Apollo*

* Asterisks 2 to n:

* American industrialist Henry J. Kaiser, 1882-1967. He made a fortune in steel and cement.

* As a boy, he was deeply affected by his mother’s premature death. Years later, as an owner of shipyards staffed during World War II by workers not healthy enough to serve in the armed forces, he established for them what’s now the Kaiser Foundation Health Plan. A pair of his glasses used to be on display in the ophthalmology department of Kaiser’s Pensacola Street clinic in Honolulu.

* Elsewhere in Honolulu there’s a big housing development named Hawaii Kai, with its Henry J. Kaiser High School. In Hawaii Kai (kai is the Hawaiian word for “water”), Kaiser lived in an enormous pink oceanfront mansion which fell after his death into Gatsbyesque disrepair and abandonment. But Hawaii Kai thrives, and in Waikiki there also thrives what’s now called the Hilton Hawaiian Village: a Kaiser hotel and apartment complex which once featured an auditorium housed in a silvery geodesic dome.

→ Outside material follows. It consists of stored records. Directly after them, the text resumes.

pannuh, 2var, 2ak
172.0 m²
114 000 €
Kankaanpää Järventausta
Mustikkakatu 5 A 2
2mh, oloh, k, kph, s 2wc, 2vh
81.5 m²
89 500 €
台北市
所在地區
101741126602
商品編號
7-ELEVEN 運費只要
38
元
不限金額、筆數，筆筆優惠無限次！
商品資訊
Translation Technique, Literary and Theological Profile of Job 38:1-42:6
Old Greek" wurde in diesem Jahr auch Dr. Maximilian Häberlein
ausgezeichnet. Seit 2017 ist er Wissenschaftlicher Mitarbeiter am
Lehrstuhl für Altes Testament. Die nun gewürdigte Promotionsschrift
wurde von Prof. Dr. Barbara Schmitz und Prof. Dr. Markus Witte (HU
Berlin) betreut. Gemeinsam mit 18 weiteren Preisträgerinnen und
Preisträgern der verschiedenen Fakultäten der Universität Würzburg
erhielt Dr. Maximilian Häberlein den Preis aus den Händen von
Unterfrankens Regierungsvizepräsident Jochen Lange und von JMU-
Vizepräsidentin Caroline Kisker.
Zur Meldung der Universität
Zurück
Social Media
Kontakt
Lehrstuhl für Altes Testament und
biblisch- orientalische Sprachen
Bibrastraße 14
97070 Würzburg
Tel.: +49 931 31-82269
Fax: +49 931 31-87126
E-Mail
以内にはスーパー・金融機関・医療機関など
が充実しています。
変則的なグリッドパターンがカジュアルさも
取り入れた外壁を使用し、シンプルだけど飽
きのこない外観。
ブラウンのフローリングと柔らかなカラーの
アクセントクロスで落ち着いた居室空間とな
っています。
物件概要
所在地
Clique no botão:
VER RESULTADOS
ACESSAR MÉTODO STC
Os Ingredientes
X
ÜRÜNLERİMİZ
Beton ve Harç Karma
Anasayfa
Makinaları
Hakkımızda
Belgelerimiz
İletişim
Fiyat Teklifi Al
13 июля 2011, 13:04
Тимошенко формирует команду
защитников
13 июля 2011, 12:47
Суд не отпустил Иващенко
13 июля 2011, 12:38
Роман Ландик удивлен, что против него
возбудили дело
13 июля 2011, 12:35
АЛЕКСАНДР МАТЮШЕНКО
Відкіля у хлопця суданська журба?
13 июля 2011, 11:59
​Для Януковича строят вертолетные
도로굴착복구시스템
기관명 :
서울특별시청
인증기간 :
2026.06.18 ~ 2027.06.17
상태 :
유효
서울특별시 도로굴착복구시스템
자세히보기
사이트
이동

* One major reason for the Allies’ victory in World War II was Kaiser’s mass-produced Liberty ships: bare-minimum freighters which came pouring off their assembly lines at the rate of a ship per line per month. The admirals laughed at Kaiser for saying “front end” and “back end” instead of “bow” and “stern,” but except for him they might have wound up swabbing decks for fascists.

* And then after the war, with its pent-up demand and its development ideas on hold, there came the Kaiser car, its upscale model the Frazer, and later the Henry J., one of the first subcompacts. You could buy one of those from Sears, Roebuck under Sears’s brand name Allstate.

* About the Kaiser’s own anatomy, I think the statistic is that it was the first car to have a padded dash. There were other evolutions too, such as a three-door vehicle that looked like a sedan but actually was a station wagon. Its left rear door was a dummy; inside, below the window, was the mount for the spare tire.

* But despite all its lookings forward, the Kaiser Motors Corporation died after only a few years, slowly strangled by undercapitalization.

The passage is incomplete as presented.